___ Supplied records
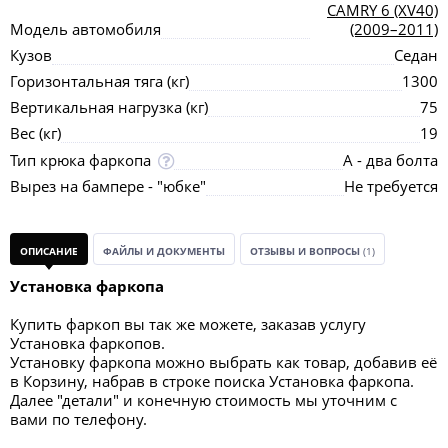
CAMRY 6 (XV40)
Модель автомобиля
(2009–2011)
Кузов
Седан
Горизонтальная тяга (кг)
1300
Вертикальная нагрузка (кг)
75
Вес (кг)
19
Тип крюка фаркопа
А - два болта
Вырез на бампере - "юбке"
Не требуется
ОПИСАНИЕ
ФАЙЛЫ И ДОКУМЕНТЫ
ОТЗЫВЫ И ВОПРОСЫ
(1)
Установка фаркопа
Купить фаркоп вы так же можете, заказав услугу
Установка фаркопов.
Установку фаркопа можно выбрать как товар, добавив её
в Корзину, набрав в строке поиска Установка фаркопа.
Далее "детали" и конечную стоимость мы уточним с
вами по телефону.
______
Up to and including the line containing "в Корзину, набрав", repeat every line from the start of the data, but none of the pictures.

▸ **Result**
CAMRY 6 (XV40)
Модель автомобиля
(2009–2011)
Кузов
Седан
Горизонтальная тяга (кг)
1300
Вертикальная нагрузка (кг)
75
Вес (кг)
19
Тип крюка фаркопа
А - два болта
Вырез на бампере - "юбке"
Не требуется
ОПИСАНИЕ
ФАЙЛЫ И ДОКУМЕНТЫ
ОТЗЫВЫ И ВОПРОСЫ
(1)
Установка фаркопа
Купить фаркоп вы так же можете, заказав услугу
Установка фаркопов.
Установку фаркопа можно выбрать как товар, добавив её
в Корзину, набрав в строке поиска Установка фаркопа.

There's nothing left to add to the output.